Mr McCue said that, while a tiny house could be built commercially within four weeks, it would take trainees between 12 to 16 weeks to complete as they learned new skills.

"Cost-wise, it depends on the configuration and fit-out, but [a tiny house would cost] somewhere between $12,000 to $30,000."

Well-rounded experience

Mr McCue said that, with the current skills shortage in the construction industry, trainees who had experience in several different trades would be more valuable to employers.

"Just having that much-more-rounded skillset when they come out of training, as opposed to, 'We've used some tools, and we know one end of end of 4 x 2 from the other'," he said.

"And we have situations where students might come and think, 'I want to be a carpenter', then come and do something like a tiny home and realise [they have also] had some experience with plumbing or painting or cladding or roofing."

Mr Mareng said he was excited to learn new building skills.

"I want to learn how they put up doors or windows," he said.

"I've never been in the process of doing that. I've done cementing. I've done work with wood before, but never a proper house."

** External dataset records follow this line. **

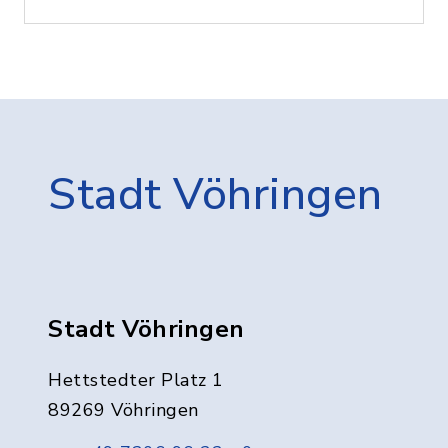
Stadt Vöhringen
Stadt Vöhringen
Hettstedter Platz 1
89269 Vöhringen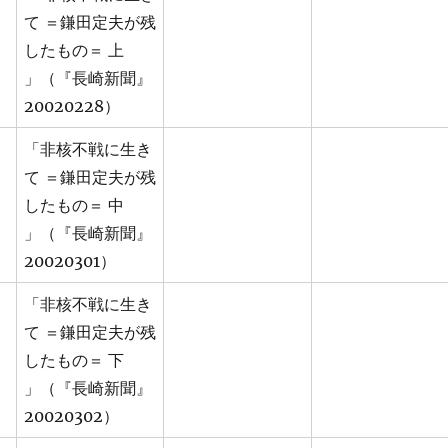
て ＝鎌田定夫が残
したもの＝ 上
」（『長崎新聞』
20020228）
「非核不戦に生き
て ＝鎌田定夫が残
したもの＝ 中
」（『長崎新聞』
20020301）
「非核不戦に生き
て ＝鎌田定夫が残
したもの＝ 下
」（『長崎新聞』
20020302）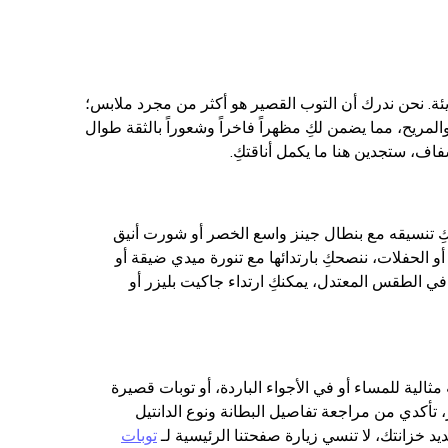
ئة. نحن ندرك أن التوب القصير هو أكثر من مجرد ملابس؛
لمريح، مما يضمن لكِ مظهراً فاخراً وشعوراً بالثقة طوال
فاف، ستجدين هنا ما يكمل أناقتكِ.
ِ تنسيقه مع بنطال جينز واسع الخصر أو شورت أنيق
 الحفلات، ننصحكِ بارتدائها مع تنورة ميدي ضيقة أو
 الطقس المعتدل، يمكنكِ ارتداء جاكيت بليزر أو
مثالية للمساء أو في الأجواء الباردة، أو توبات قصيرة
تأكدي من مراجعة تفاصيل البطانة ونوع الدانتيل
يد خزانتك، لا تنسي زيارة صفحتنا الرئيسية لـ
توبات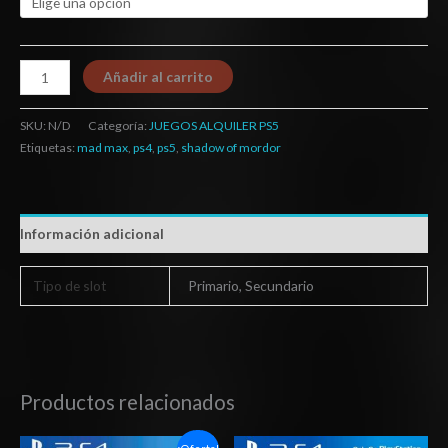
Añadir al carrito
SKU:
N/D
Categoría:
JUEGOS ALQUILER PS5
Etiquetas:
mad max
,
ps4
,
ps5
,
shadow of mordor
Información adicional
Tipo de slot
Primario, Secundario
Productos relacionados
Rango
Rango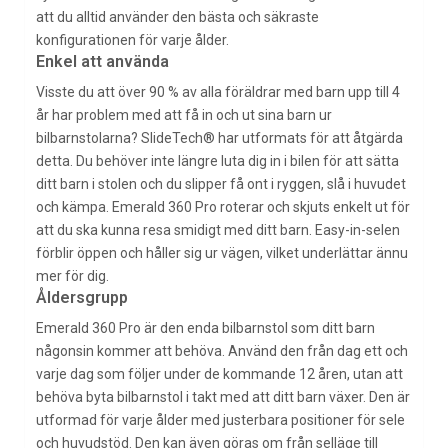
att du alltid använder den bästa och säkraste
konfigurationen för varje ålder.
Enkel att använda
Visste du att över 90 % av alla föräldrar med barn upp till 4
år har problem med att få in och ut sina barn ur
bilbarnstolarna? SlideTech® har utformats för att åtgärda
detta. Du behöver inte längre luta dig in i bilen för att sätta
ditt barn i stolen och du slipper få ont i ryggen, slå i huvudet
och kämpa. Emerald 360 Pro roterar och skjuts enkelt ut för
att du ska kunna resa smidigt med ditt barn. Easy-in-selen
förblir öppen och håller sig ur vägen, vilket underlättar ännu
mer för dig.
Åldersgrupp
Emerald 360 Pro är den enda bilbarnstol som ditt barn
någonsin kommer att behöva. Använd den från dag ett och
varje dag som följer under de kommande 12 åren, utan att
behöva byta bilbarnstol i takt med att ditt barn växer. Den är
utformad för varje ålder med justerbara positioner för sele
och huvudstöd. Den kan även göras om från selläge till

Mr McCue said the tiny homes concept had gained significance in Australia and he said he believed it could help support the homeless in Toowoomba.

"Tiny homes are something that can be relocated. They can be sold. They're an asset that someone can actually buy and, potentially, appreciate in value," Mr McCue said.

"For us, it's just more broadly about contributing to the skills base of Toowoomba and [the] other regions that we're operating in.

"But we're also contributing more broadly to solutions for housing and homelessness across the across the state."

The tiny house being built at DGT Training in
Toowoomba will be donate to a local charity.
(ABC Southern Qld: David Chen)

Petition support

The concept has also gained support through a petition calling for tiny home villages to be set up in Toowoomba.

That petition's author, Ellisa Parker, said it had received more than 17,000 signatures.

The Toowoomba resident said she had started the petition after reading countless stories about the lack of housing across the country.

"It's a relatively new concept for Australia … the movement is growing," Ms Parker said.

"My vision would be we tackle this immediate homelessness in our city, and then these particular pods could be utilised, maybe for migrant workers, where housing doesn't exist in our regional areas at the moment."

Ms Parker said while the response to her petition had been mainly positive, there were concerns about whether the idea would lead to ghettos.

"I agree, that is not the type of environment we want to establish in our city," she said.

"This is why we're connecting with service providers that have already established these to see how they manage those particular challenges, so that we can avoid that."

Planning hurdles

Ms Parker said the greatest challenge facing the tiny home movement was council planning regulations.

"Our local laws don't adequately cover tiny homes as a housing option. They are classified as caravans," she said.

"If you want to live in a caravan on a block of land, you need to get a temporary housing permit and you can only get that if you have a development application for a bricks and mortar style house, so that's the challenge at the moment."

For Kris McCue, he hopes DGT's designs can help overcome planning issues with local councils.

"We're trying to reduce that complexity as much as possible, by making them fit within those specifications that mean, you don't need building permits, you don't need engineering permits, and those sorts of things,"

 Mr McCue said.

DGT said the tiny house currently being built would be donated to a local charity.